Power PLAYS at Pylos: THE PAST AND MEMORY IN THE TOMBS AND THE PALACE

Dr. Joanne Murphy, Department Head and professor of Ancient Mediterranean studies and Archaeology at the University of North Carolina at Greensboro

March 19th, 2025

Power Plays at Pylos: The Past and Memory in the Tombs and the Palace 

Joanne M.A. Murphy – University of North Carolina Greensboro 

In attendance: 

Dr. Murphy’s research centers on excavated tombs and status building ideologies, specifically in Southwestern Greece, focusing on the Palace of Pylos. 

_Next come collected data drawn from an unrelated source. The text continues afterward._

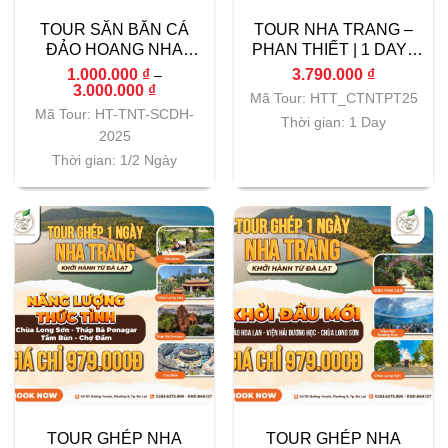
TOUR SĂN BẮN CÁ
TOUR NHA TRANG –
ĐẢO HOANG NHA
PHAN THIẾT | 1 DAY |
TRANG 1/2 NGÀY
CITY TOUR
1.000.000
₫
3.790.000
₫
–
Khoảng
3.000.000
₫
Mã Tour: HTT_CTNTPT25
giá:
Mã Tour: HT-TNT-SCDH-
từ
Thời gian: 1 Day
1.000.000 ₫
2025
đến
3.000.000 ₫
Thời gian: 1/2 Ngày
TOUR GHÉP NHA
TOUR GHÉP NHA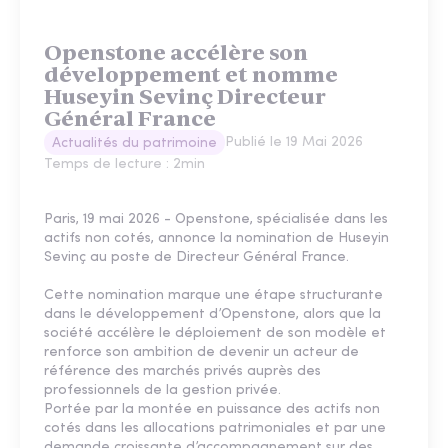
Openstone accélère son
développement et nomme
Huseyin Sevinç Directeur
Général France
Publié le
19 Mai 2026
Actualités du patrimoine
Temps de lecture :
2
min
Paris, 19 mai 2026 - Openstone, spécialisée dans les
actifs non cotés, annonce la nomination de Huseyin
Sevinç au poste de Directeur Général France.
Cette nomination marque une étape structurante
dans le développement d’Openstone, alors que la
société accélère le déploiement de son modèle et
renforce son ambition de devenir un acteur de
référence des marchés privés auprès des
professionnels de la gestion privée.
Portée par la montée en puissance des actifs non
cotés dans les allocations patrimoniales et par une
demande croissante d’accompagnement sur des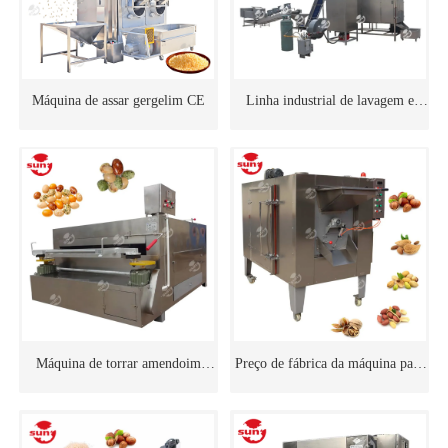
Máquina de assar gergelim CE
Linha industrial de lavagem e
secagem de amendoim
Máquina de torrar amendoim
Preço de fábrica da máquina para
swing para venda
torrar amêndoas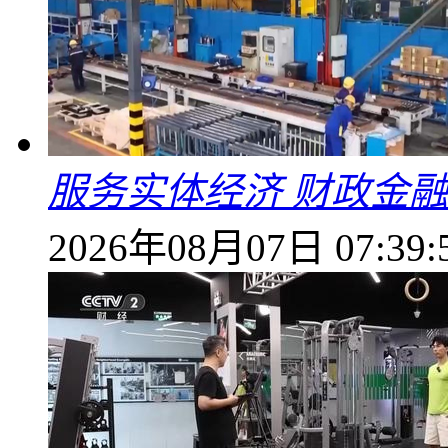
服务实体经济 财政金融
2026年08月07日 07:39: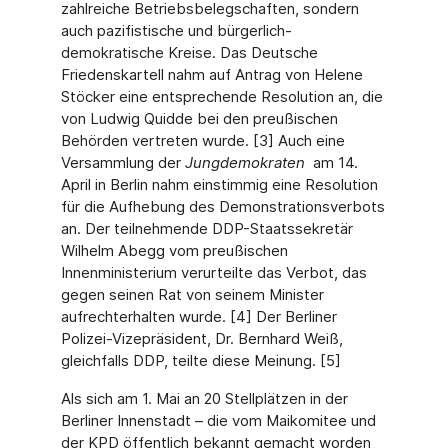
zahlreiche Betriebsbelegschaften, sondern
auch pazifistische und bürgerlich-
demokratische Kreise. Das Deutsche
Friedenskartell nahm auf Antrag von Helene
Stöcker eine entsprechende Resolution an, die
von Ludwig Quidde bei den preußischen
Behörden vertreten wurde. [3] Auch eine
Versammlung der
Jung­demokraten
am 14.
April in Berlin nahm einstimmig eine Resolution
für die Aufhebung des Demonstrationsverbots
an. Der teilnehmende DDP-Staatssekretär
Wilhelm Abegg vom preußischen
Innenministerium verurteilte das Verbot, das
gegen seinen Rat von seinem Minister
aufrechterhalten wurde. [4] Der Berliner
Polizei-Vizepräsident, Dr. Bernhard Weiß,
gleichfalls DDP, teilte diese Meinung. [5]
Als sich am 1. Mai an 20 Stellplätzen in der
Berliner Innenstadt – die vom Maikomitee und
der KPD öffentlich bekannt gemacht worden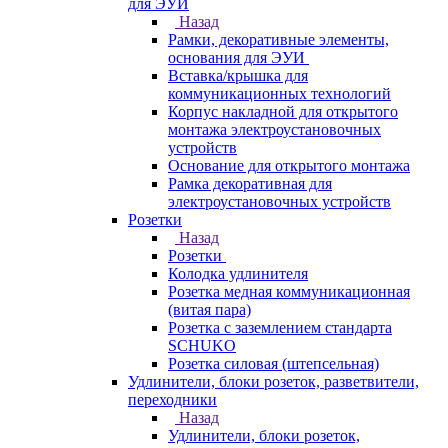
для ЭУИ
Назад
Рамки, декоративные элементы,
основания для ЭУИ
Вставка/крышка для
коммуникационных технологий
Корпус накладной для открытого
монтажа электроустановочных
устройств
Основание для открытого монтажа
Рамка декоративная для
электроустановочных устройств
Розетки
Назад
Розетки
Колодка удлинителя
Розетка медная коммуникационная
(витая пара)
Розетка с заземлением стандарта
SCHUKO
Розетка силовая (штепсельная)
Удлинители, блоки розеток, разветвители,
переходники
Назад
Удлинители, блоки розеток,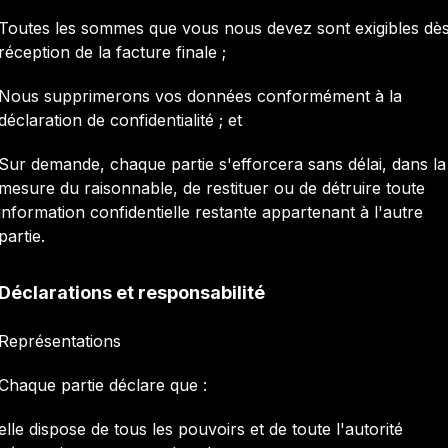
Toutes les sommes que vous nous devez sont exigibles dè
réception de la facture finale ;
Nous supprimerons vos données conformément à la
déclaration de confidentialité ; et
Sur demande, chaque partie s'efforcera sans délai, dans la
mesure du raisonnable, de restituer ou de détruire toute
information confidentielle restante appartenant à l'autre
partie.
Déclarations et responsabilité
Représentations
Chaque partie déclare que :
elle dispose de tous les pouvoirs et de toute l'autorité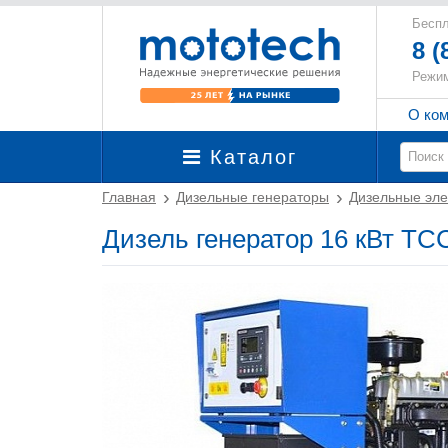
Беспл
8 (
Режим
О ко
Каталог
Главная
Дизельные генераторы
Дизельные эле
Дизель генератор 16 кВт Т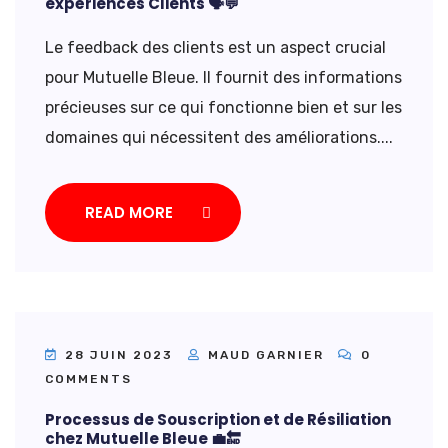
expériences Clients 🗣️💬
Le feedback des clients est un aspect crucial
pour Mutuelle Bleue. Il fournit des informations
précieuses sur ce qui fonctionne bien et sur les
domaines qui nécessitent des améliorations....
READ MORE
28 JUIN 2023
MAUD GARNIER
0
COMMENTS
Processus de Souscription et de Résiliation
chez Mutuelle Bleue 💼🔚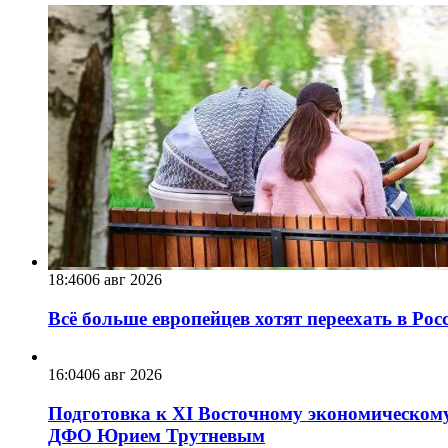
18:46
06 авг 2026
Всё больше европейцев хотят переехать в Ро
16:04
06 авг 2026
Подготовка к XI Восточному экономическому
ДФО Юрием Трутневым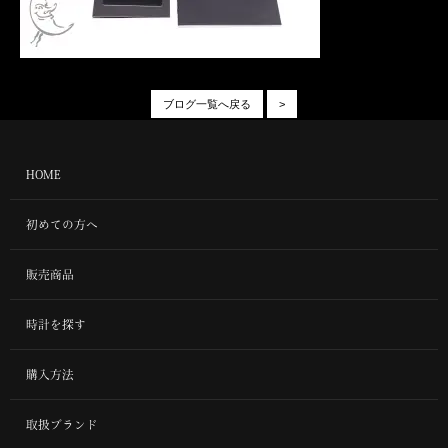
ブログ一覧へ戻る
>
HOME
初めての方へ
販売商品
時計を探す
購入方法
取扱ブランド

Osmananga Lagoon and the island of Sphacteria are also areas of interest, as there are great geographic advantages to these areas. 

Carl William Blegen and Marion Rawson pursued excavations of this area for over 30 years from the 1930s to the 1960s and are credited with finding the bathtub that centers some of this research. Dr. Murphy has returned to these sites, studied them further, and to a significant degree challenged and revised our understandings of their functions—increasingly stressing the local variety of Bronze Age burial practices and memorials, against the past century’s theories of a supposedly uniform practice based on the traditions of Bronze Age Mycenae. 

Dr. Murphy displayed an illustrated ground plan for the Palace of Pylos, which includes several amenities including storage areas, feasting rooms, and archival rooms. The occupants of the palace were living an elevated and wealthy lifestyle.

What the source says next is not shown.